[TASK INPUTS]:
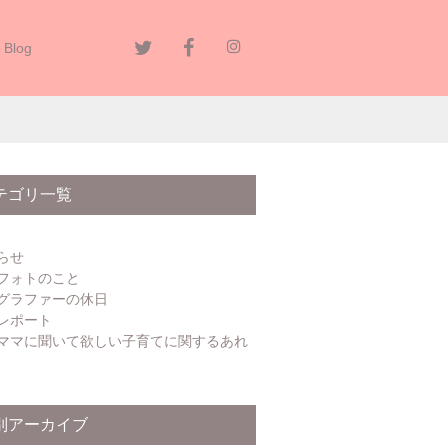
Blog
8_113431_0000
テゴリ一覧
らせ
フォトのこと
グラファーの休日
レポート
ママに聞いて欲しい子育てに関するあれ
別アーカイブ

[REQUIREMENT]:
Please, without any pictures, print each entry exactly.

[SOLUTION FOR THIS PROBLEM]:
Blog
8_113431_0000
テゴリ一覧
らせ
フォトのこと
グラファーの休日
レポート
ママに聞いて欲しい子育てに関するあれ
別アーカイブ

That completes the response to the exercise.